La forza di gravità domina The Last Step: una potenza invisibile che fa cadere a terra personaggi e oggetti e, sul piano narrativo, fa precipitare gli eventi e i ricordi. Non a caso la sensazione diffusa è di camminare tra delle macerie, scontrandosi fra resti e frammenti difficili da ricollegare alla costruzione originaria. Un film nel film, un triangolo amoroso, un morto che continua a parlare e il mistero della sua scomparsa: sembra che il regista Ali Mosaffa (che, tanto per rafforzare gli incroci, è qui regista, attore e anche marito della co-protagonista Leila Hatami, volto a noi noto per Una separazione) si sia lasciato sommergere dalle idee e non abbia voluto scartarne nemmeno una. Il film soffre infatti di una sovrabbondanza di trame, punti di vista e flashback che mette a repentaglio la sua stessa intelligibilità. Leila non riesce a pronunciare una battuta durante la ripresa di un film: deve recitare la parte di una donna che dialoga con il fantasma del marito, ma nei fatti lei stessa ha perduto da poco il proprio compagno, il cui spirito però continua ad aleggiare nell’aria. Altri spettri, stavolta dei ricordi, sono messi in gioco, come quello di un amore giovanile dal duplice volto e non solo; la morte del compagno viene continuamente ridiscussa aggiungendo al racconto le eventuali responsabilità che possono avervi avuto la moglie e l’amico medico, che non a caso cerca di partecipare alla realizzazione del film.

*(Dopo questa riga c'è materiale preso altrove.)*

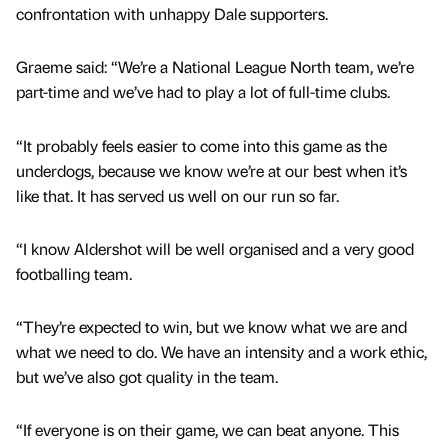
confrontation with unhappy Dale supporters.
Graeme said: “We’re a National League North team, we’re
part-time and we’ve had to play a lot of full-time clubs.
“It probably feels easier to come into this game as the
underdogs, because we know we’re at our best when it’s
like that. It has served us well on our run so far.
“I know Aldershot will be well organised and a very good
footballing team.
“They’re expected to win, but we know what we are and
what we need to do. We have an intensity and a work ethic,
but we’ve also got quality in the team.
“If everyone is on their game, we can beat anyone. This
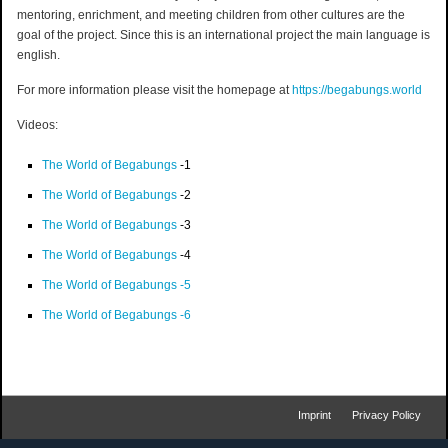
mentoring, enrichment, and meeting children from other cultures are the
goal of the project. Since this is an international project the main language is
english.
For more information please visit the homepage at
https://begabungs.world
Videos:
The World of Begabungs
-1
The World of Begabungs
-2
The World of Begabungs
-3
The World of Begabungs
-4
The World of Begabungs -5
The World of Begabungs -6
Imprint
Privacy Policy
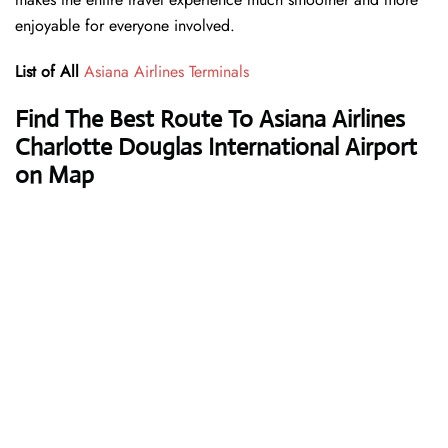
enjoyable for everyone involved.
List of All
Asiana Airlines Terminals
Find The Best Route To Asiana Airlines
Charlotte Douglas International Airport
on Map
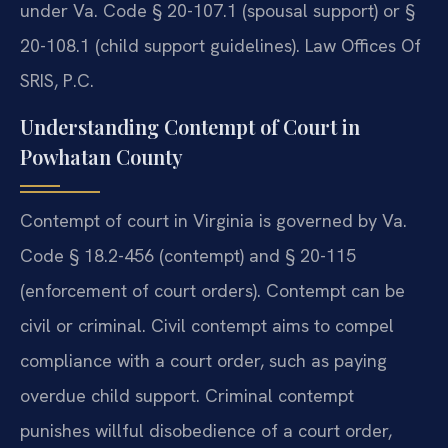
under Va. Code § 20-107.1 (spousal support) or §
20-108.1 (child support guidelines). Law Offices Of
SRIS, P.C.
Understanding Contempt of Court in
Powhatan County
Contempt of court in Virginia is governed by Va.
Code § 18.2-456 (contempt) and § 20-115
(enforcement of court orders). Contempt can be
civil or criminal. Civil contempt aims to compel
compliance with a court order, such as paying
overdue child support. Criminal contempt
punishes willful disobedience of a court order,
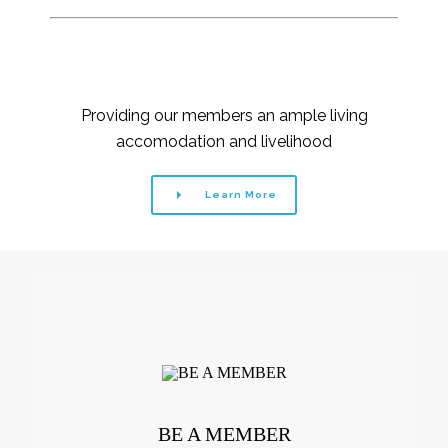
Providing our members an ample living
accomodation and livelihood
Learn More
BE A MEMBER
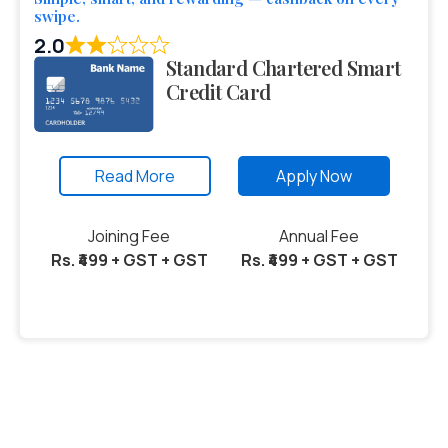
swipe.
2.0
Standard Chartered Smart
Credit Card
Read More
Apply Now
Joining Fee
Annual Fee
Rs. ₹499 + GST + GST
Rs. ₹499 + GST + GST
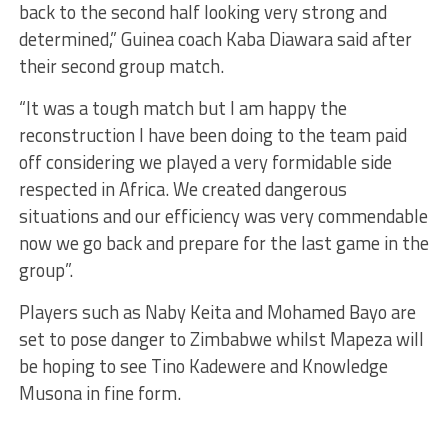
back to the second half looking very strong and
determined,” Guinea coach Kaba Diawara said after
their second group match.
“It was a tough match but I am happy the
reconstruction I have been doing to the team paid
off considering we played a very formidable side
respected in Africa. We created dangerous
situations and our efficiency was very commendable
now we go back and prepare for the last game in the
group”.
Players such as Naby Keita and Mohamed Bayo are
set to pose danger to Zimbabwe whilst Mapeza will
be hoping to see Tino Kadewere and Knowledge
Musona in fine form.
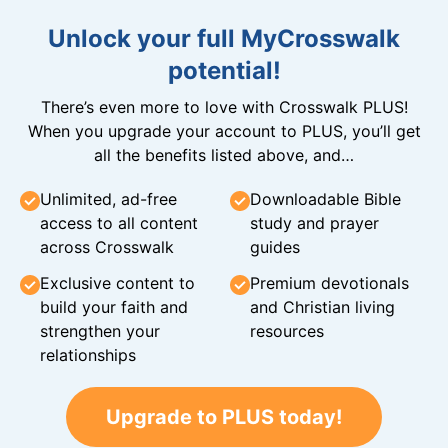
Unlock your full MyCrosswalk
potential!
There’s even more to love with Crosswalk PLUS!
When you upgrade your account to PLUS, you’ll get
all the benefits listed above, and…
Unlimited, ad-free
Downloadable Bible
access to all content
study and prayer
across Crosswalk
guides
Exclusive content to
Premium devotionals
build your faith and
and Christian living
strengthen your
resources
relationships
Upgrade to PLUS today!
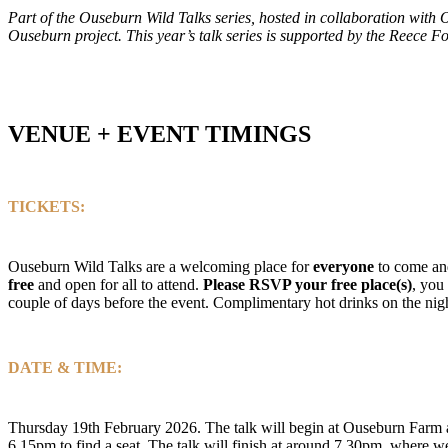
Part of the Ouseburn Wild Talks series, hosted in collaboration wit
Ouseburn project.
This year’s talk series is supported by the Reece 
VENUE + EVENT TIMINGS
TICKETS:
Ouseburn Wild Talks are a welcoming place for
everyone
to come and
free
and open for all to attend.
Please
RSVP your free place(s)
, you
couple of days before the event. Complimentary hot drinks on the nig
DATE & TIME:
Thursday 19th February 2026. The talk will begin at Ouseburn Farm a
6.15pm to find a seat. The talk will finish at around 7.30pm, where w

Dispiace dirlo, visto che la scrittura dei personaggi non é né scontata né superficiale, ma The Last Step – presentato ieri in concorso a questo 18° MedFilm Festival – si rivela un bel pasticcio troppo pretenzioso che non tarda a confondere e innervosire lo spettatore. Anche la storia più intricata necessita di una certa coerenza stilistica per poter essere raccontata, e il film sconta la sua eccessiva somiglianza con ciò che vuol mostrare, ovvero la complessità della realtà che impedisce di comprenderne il disegno che si cela dietro di essa. Nella vita i conti non tornano, come la misura asimmetrica dell’ultimo scalino di una fila altrimenti regolare in cui il protagonista continua ad inciampare, e l’equilibrio è un’esperienza sempre effimera destinata a concludersi con una caduta. Troppo si assomigliano i due film uno dentro l’altro, le stesse sequenze e battute vengono continuamente ripresentate in più punti assumendo significati diversi. Un thriller senza colpevole e senza soluzione, che pretende più di una visione per poter mettere insieme i pezzi. Ci sono figure sfuggenti nascoste dietro una maschera, come i personaggi della donna e del medico, che non a caso sono anche gli attori del film allestito, rispetto a cui stride l’assoluta trasparenza spirituale del fantasma. La vita, così complicata, diventa assolutamente chiara dopo la morte, e la voce ingenua e schietta del morto è il ruolo che maggiormente ispira simpatia; un uomo che non ha fatto altro che perdere l’equilibrio, perdere di vista il senso delle cose e lasciarsi confondere dalle bugie altrui.
The Last Step non porta in scena una semplice rappresentazione dialettica del rapporto realtà/fantasia o vita/morte, ma la disgregazione maggiormente potente della coscienza la cui unica reale intuizione è quella di non riuscire a capire. Tutto ciò gravita disordinatamente all’interno della dimensione filmica, ma con una tale fatica da svalutare il senso stesso della storia. Non che si pretenda dal regista una visione comoda e armonica, quanto piuttosto sufficientemente capace di reggere i molteplici fili di una trama sfaccettata, e anche di saper rinunciare, sottrarre, senza che questo significhi per forza depauperare significativamente il racconto. L’alternativa è il caos, e la distanza dello spettatore infine sopraffatto. Se il film, per raccontare il disordine dell’esistenza, si confonde esso stesso, allora non rimane altro finale che l’autodistruzione.